A Study on the Law2Vec Model for Searching Related Law  

Kim, Nari (Department of Big Data Application and Security, Korea University)
Kim, Hyoung Joong (Department of Big Data Application and Security, Korea University)
Publication Information
Journal of Digital Contents Society / v.18, no.7, 2017 , pp. 1419-1425 More about this Journal
Abstract
The ultimate goal of legal knowledge search is to obtain optimal legal information based on laws and precedent. Text mining research is actively being undertaken to meet the needs of efficient retrieval from large scale data. A typical method is to use a word embedding algorithm based on Neural Net. This paper demonstrates how to search relevant information, applying Korean law information to word embedding.

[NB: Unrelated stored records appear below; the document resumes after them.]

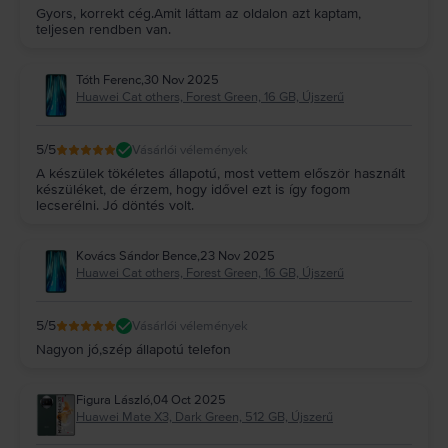
Gyors, korrekt cég.Amit láttam az oldalon azt kaptam,
teljesen rendben van.
Tóth Ferenc
,
30 Nov 2025
Huawei Cat others, Forest Green, 16 GB, Újszerű
5
/5
Vásárlói vélemények
A készülek tökéletes állapotú, most vettem először használt
készüléket, de érzem, hogy idővel ezt is így fogom
lecserélni. Jó döntés volt.
Kovács Sándor Bence
,
23 Nov 2025
Huawei Cat others, Forest Green, 16 GB, Újszerű
5
/5
Vásárlói vélemények
Nagyon jó,szép állapotú telefon
Figura László
,
04 Oct 2025
Huawei Mate X3, Dark Green, 512 GB, Újszerű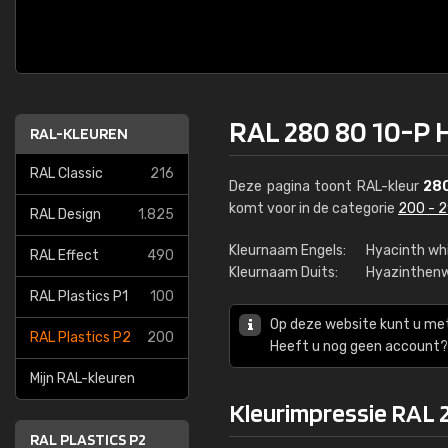
RAL 280 80 10-P 
RAL-KLEUREN
RAL Classic
216
Deze pagina toont RAL-kleur
28
komt voor in de categorie
200 - 
RAL Design
1.825
Kleurnaam Engels:
Hyacinth whi
RAL Effect
490
Kleurnaam Duits:
Hyazinthenw
RAL Plastics P1
100
Op deze website kunt u me
RAL Plastics P2
200
Heeft u nog geen account? 
Mijn RAL-kleuren
Kleurimpressie RAL 
RAL PLASTICS P2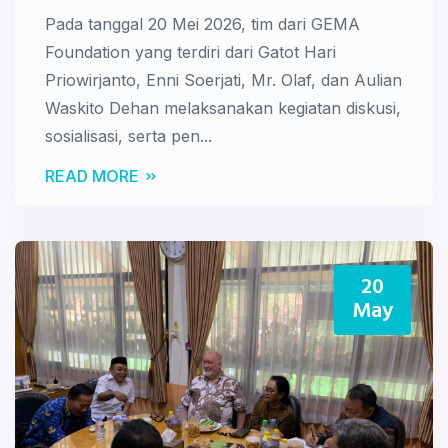
Pada tanggal 20 Mei 2026, tim dari GEMA
Foundation yang terdiri dari Gatot Hari
Priowirjanto, Enni Soerjati, Mr. Olaf, dan Aulian
Waskito Dehan melaksanakan kegiatan diskusi,
sosialisasi, serta pen...
READ MORE
20
May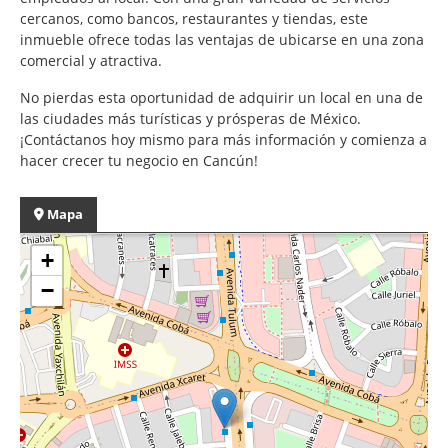
cercanos, como bancos, restaurantes y tiendas, este
inmueble ofrece todas las ventajas de ubicarse en una zona
comercial y atractiva.
No pierdas esta oportunidad de adquirir un local en una de
las ciudades más turísticas y prósperas de México.
¡Contáctanos hoy mismo para más información y comienza a
hacer crecer tu negocio en Cancún!
Mapa
+
−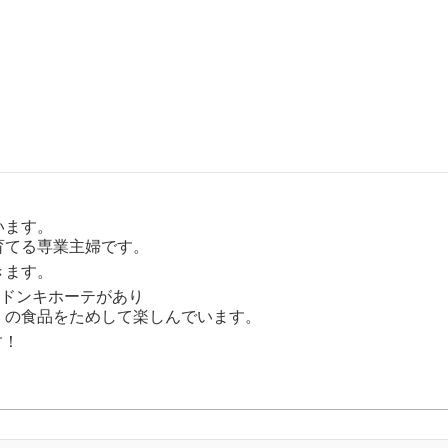
います。
育てる専業主婦です。
きます。
にドンキホーテがあり
」の食品をためして楽しんでいます。
す！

First, we extracts reference laws from precedents in order and takes reference laws as input of Law2Vec. The model learns a law by predicting its surrounding context law. The algorithm then moves over each law in the corpus and repeats the training step. After the training finished, we could infer the relationship between the laws via the embedding method. The search performance was evaluated based on precision and the recall rate which are computed from how closely the results are associated to the search terms. The test result proved that what this paper proposes is much more useful compared to existing systems utilizing only keyword search when it comes to extracting related laws.
Keywords
Text Mining; Legal Tech; Machine Learning; Word Embedding; Word2Vec; Keyword;
Citations & Related Records
Times Cited By KSCI : 7  (Citation Analysis)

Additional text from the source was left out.